2 thoughts on “Ten Easy Ways To Save Green This Winter

  1. Bob Peek

    Jeremy,

    My experience conflicts with some of these suggestions. For what it’s worth:

    1. Foil tape and silicone caulk are acceptable for sealing ducts. Duct mastic over fiberglass tape provides superior strength, seal, and durability. And for the greatest efficiency, all ductwork should be in the conditioned space.

    4. If the house is heated with an electric heat pump, setting the temperature back and then up again with a standard programmable thermostat will waste energy instead of conserving it. This happens because the auxiliary heat will engage at each automatic temperature increase, and the auxiliary (resistance) heat is very inefficient (compared to the heat pump) and expensive.

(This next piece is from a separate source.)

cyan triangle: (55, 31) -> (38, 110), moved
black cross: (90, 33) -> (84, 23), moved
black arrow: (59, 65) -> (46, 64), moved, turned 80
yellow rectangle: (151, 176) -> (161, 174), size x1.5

An electric heat pump system CAN be efficiently set back and up with a programmable thermostat that has Adaptive Intelligent Recovery™. This technology “learns” to activate only the heat pump at the time necessary to bring the house to the desired temperature at the desired time. Otherwise, with an electric heat pump, just set it at a comfortable temperature and leave it alone.

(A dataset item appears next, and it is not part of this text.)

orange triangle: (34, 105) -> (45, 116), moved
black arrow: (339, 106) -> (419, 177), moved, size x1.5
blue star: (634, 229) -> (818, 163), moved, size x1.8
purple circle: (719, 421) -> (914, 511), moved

    5. Most older water heaters were set at 140° at the factory. Nearly all water heaters that are less than 10 years old are factory-set at 125°. Not for energy efficiency, as I understand it, but to reduce the liability of the manufacturers. There are labels on the newer water heaters that caution not to raise the 125° temperature setting.

    8. I think this is a typo. Insulating all hot and cold water distribution pipes is necessary if they are located in an attic, and highly-recommended if they are located in a crawlspace. Insulation is not necessary if the pipes are located in the conditioned space.

    9. If you wrap your water heater with insulation, you won’t be able to see the warning labels, and you may conceal a leak that will ruin the appliance before it is ever discovered … rusting the jacket and soaking the factory insulation. Wrapping a water heater may improve efficiency, and it may not be worth it.

  2. Bob Peek

    Jeremy,

    My experience conflicts with some of these suggestions. For what it’s worth:

    1. Foil tape and silicone caulk are acceptable for sealing ducts. Duct mastic over fiberglass tape provides superior strength, seal, and durability. And for the greatest efficiency, all ductwork should be in the conditioned space.

    4. If the house is heated with an electric heat pump, setting the temperature back and then up again with a standard programmable thermostat will waste energy instead of conserving it. This happens because the auxiliary heat will engage at each automatic temperature increase, and the auxiliary (resistance) heat is very inefficient (compared to the heat pump) and expensive. An electric heat pump system CAN be efficiently set back and up with a programmable thermostat that has Adaptive Intelligent Recovery™. This technology “learns” to activate only the heat pump at the time necessary to bring the house to the desired temperature at the desired time. Otherwise, with an electric heat pump, just set it at a comfortable temperature and leave it alone.

    5. Most older water heaters were set at 140° at the factory. Nearly all water heaters that are less than 10 years old are factory-set at 125°. Not for energy efficiency, as I understand it, but to reduce the liability of the manufacturers. There are labels on the newer water heaters that caution not to raise the 125° temperature setting.

    8. I think this is a typo. Insulating all hot and cold water distribution pipes is necessary if they are located in an attic, and highly-recommended if they are located in a crawlspace. Insulation is not necessary if the pipes are located in the conditioned space.

    9. If you wrap your water heater with insulation, you won’t be able to see the warning labels, and you may conceal a leak that will ruin the appliance before it is ever discovered … rusting the jacket and soaking the factory insulation. Wrapping a water heater may improve efficiency, and it may not be worth it.